● ABOUT THIS TASK: Find the word "label" below. Copy each line that has it.

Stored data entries
_ _ _

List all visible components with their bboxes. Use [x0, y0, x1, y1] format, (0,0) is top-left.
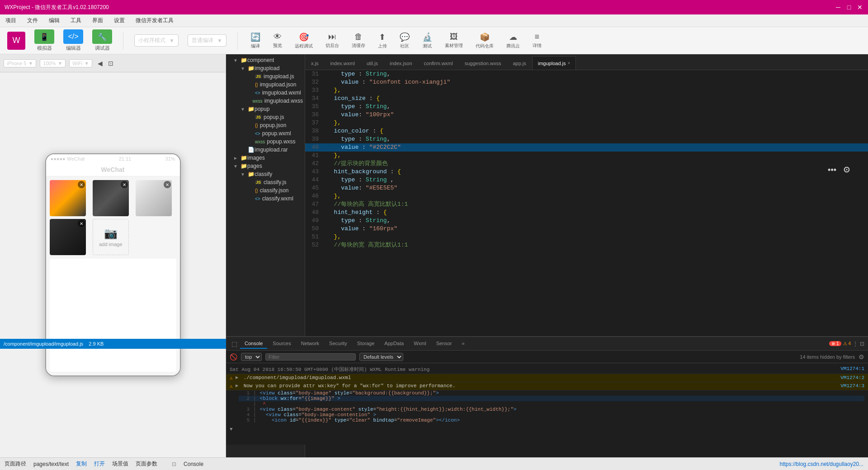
tab-close-icon[interactable]: × [568, 61, 571, 66]
menu-item-settings[interactable]: 设置 [112, 16, 127, 25]
community-button[interactable]: 💬 社区 [398, 30, 411, 51]
log-link-2[interactable]: VM1274:2 [840, 375, 864, 380]
image-close-4[interactable]: ✕ [78, 220, 85, 227]
clear-console-icon[interactable]: 🚫 [230, 353, 237, 361]
sim-expand-button[interactable]: ⊡ [108, 60, 113, 67]
menu-item-tools[interactable]: 工具 [69, 16, 83, 25]
remote-debug-button[interactable]: 🎯 远程调试 [293, 30, 315, 51]
minimize-button[interactable]: ─ [835, 4, 842, 11]
menu-item-edit[interactable]: 编辑 [47, 16, 61, 25]
maximize-button[interactable]: □ [845, 4, 853, 11]
sim-back-button[interactable]: ◀ [96, 59, 104, 68]
tab-index-wxml[interactable]: index.wxml [325, 56, 361, 70]
tree-item-classify-wxml[interactable]: <> classify.wxml [226, 195, 305, 203]
mode-select[interactable]: 小程序模式 ▼ [134, 34, 179, 47]
add-image-button[interactable]: 📷 add image [93, 219, 129, 255]
compile-select[interactable]: 普通编译 ▼ [188, 34, 226, 47]
menu-item-interface[interactable]: 界面 [90, 16, 105, 25]
tab-suggestion-wxss[interactable]: suggestion.wxss [459, 56, 507, 70]
tree-item-pages[interactable]: ▼ 📁 pages [226, 162, 305, 170]
menu-item-file[interactable]: 文件 [25, 16, 40, 25]
material-button[interactable]: 🖼 素材管理 [443, 30, 465, 51]
settings-gear-icon[interactable]: ⚙ [859, 353, 864, 361]
tree-item-classify-json[interactable]: {} classify.json [226, 186, 305, 195]
image-close-1[interactable]: ✕ [78, 181, 85, 188]
simulator-button[interactable]: 📱 模拟器 [34, 29, 54, 52]
devtools-settings-icon[interactable]: ⊡ [860, 341, 864, 347]
tab-x-js[interactable]: x.js [305, 56, 325, 70]
tab-index-json[interactable]: index.json [384, 56, 418, 70]
device-select[interactable]: iPhone 5 ▼ [4, 59, 36, 67]
tab-imgupload-js[interactable]: imgupload.js × [532, 56, 576, 70]
devtools-tab-sensor[interactable]: Sensor [432, 339, 457, 349]
tree-item-component[interactable]: ▼ 📁 component [226, 56, 305, 64]
image-close-2[interactable]: ✕ [121, 181, 128, 188]
tree-item-popup-wxml[interactable]: <> popup.wxml [226, 129, 305, 138]
devtools-tab-appdata[interactable]: AppData [380, 339, 408, 349]
tree-item-popup-js[interactable]: JS popup.js [226, 113, 305, 121]
network-select[interactable]: WiFi ▼ [69, 59, 92, 67]
close-button[interactable]: ✕ [856, 4, 863, 11]
image-close-3[interactable]: ✕ [164, 181, 171, 188]
levels-select[interactable]: Default levels [359, 353, 403, 361]
open-button[interactable]: 打开 [94, 460, 105, 468]
image-cell-1: ✕ [50, 180, 86, 216]
tree-item-classify-js[interactable]: JS classify.js [226, 178, 305, 186]
devtools-tab-sources[interactable]: Sources [268, 339, 295, 349]
devtools-tab-wxml[interactable]: Wxml [409, 339, 431, 349]
expand-icon[interactable]: ► [236, 375, 241, 380]
zoom-select[interactable]: 100% ▼ [40, 59, 66, 67]
expand-arrow: ▼ [241, 172, 248, 177]
tree-item-popup-json[interactable]: {} popup.json [226, 121, 305, 129]
log-link-1[interactable]: VM1274:1 [840, 366, 864, 371]
json-file-icon: {} [255, 123, 258, 128]
backend-button[interactable]: ⏭ 切后台 [324, 30, 341, 51]
tree-item-label: classify [255, 171, 272, 177]
devtools-tab-more[interactable]: » [458, 339, 469, 349]
test-button[interactable]: 🔬 测试 [420, 30, 434, 51]
devtools-more-icon[interactable]: ⋮ [853, 341, 858, 347]
log-entry-warning-2: ⚠ ► Now you can provide attr wx:key" for… [226, 382, 868, 390]
tree-item-imgupload-rar[interactable]: 📄 imgupload.rar [226, 146, 305, 154]
filter-input[interactable] [265, 353, 356, 361]
tab-confirm-wxml[interactable]: confirm.wxml [418, 56, 459, 70]
more-button[interactable]: ≡ 详情 [531, 30, 543, 51]
code-repo-button[interactable]: 📦 代码仓库 [474, 30, 495, 51]
expand-icon[interactable]: ► [236, 383, 241, 389]
menu-item-project[interactable]: 项目 [4, 16, 18, 25]
tab-util-js[interactable]: util.js [361, 56, 384, 70]
devtools-inspect-icon[interactable]: ⬚ [230, 338, 239, 349]
console-label[interactable]: Console [184, 461, 203, 467]
log-link-3[interactable]: VM1274:3 [840, 383, 864, 389]
blog-link[interactable]: https://blog.csdn.net/dugullaoy20... [780, 461, 863, 467]
code-line-43: 43 hint_background : { [305, 168, 868, 176]
tree-item-imgupload-wxss[interactable]: wxss imgupload.wxss [226, 97, 305, 105]
tree-item-label: imgupload.json [260, 81, 297, 88]
tree-item-imgupload-wxml[interactable]: <> imgupload.wxml [226, 89, 305, 97]
menu-item-wechat-devtools[interactable]: 微信开发者工具 [134, 16, 175, 25]
tree-item-popup-wxss[interactable]: wxss popup.wxss [226, 138, 305, 146]
tab-app-js[interactable]: app.js [507, 56, 532, 70]
tree-item-classify[interactable]: ▼ 📁 classify [226, 170, 305, 178]
devtools-tab-console[interactable]: Console [240, 339, 267, 349]
devtools-tab-security[interactable]: Security [325, 339, 352, 349]
devtools-tab-storage[interactable]: Storage [353, 339, 379, 349]
tencent-cloud-button[interactable]: ☁ 腾讯云 [505, 30, 522, 51]
devtools-tab-network[interactable]: Network [297, 339, 324, 349]
tree-item-imgupload[interactable]: ▼ 📁 imgupload [226, 64, 305, 72]
preview-button[interactable]: 👁 预览 [271, 30, 284, 51]
editor-button[interactable]: </> 编辑器 [63, 29, 83, 52]
tree-item-images[interactable]: ► 📁 images [226, 154, 305, 162]
copy-button[interactable]: 复制 [76, 460, 87, 468]
debugger-button[interactable]: 🔧 调试器 [92, 29, 112, 52]
expand-more-btn[interactable]: ▼ [226, 425, 868, 434]
preview-icon: 👁 [274, 32, 282, 42]
compile-button[interactable]: 🔄 编译 [249, 30, 262, 51]
context-select[interactable]: top [241, 353, 262, 361]
tree-item-imgupload-json[interactable]: {} imgupload.json [226, 81, 305, 89]
tree-item-popup[interactable]: ▼ 📁 popup [226, 105, 305, 113]
upload-button[interactable]: ⬆ 上传 [376, 30, 389, 51]
warning-badge: ⚠ 4 [843, 341, 851, 346]
tree-item-imgupload-js[interactable]: JS imgupload.js [226, 72, 305, 81]
cache-button[interactable]: 🗑 清缓存 [350, 30, 367, 51]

_ _ _

● EXERCISE RESULT:
tree-item-label: classify [255, 171, 272, 177]
console-label[interactable]: Console [184, 461, 203, 467]
tree-item-label: imgupload.json [260, 81, 297, 88]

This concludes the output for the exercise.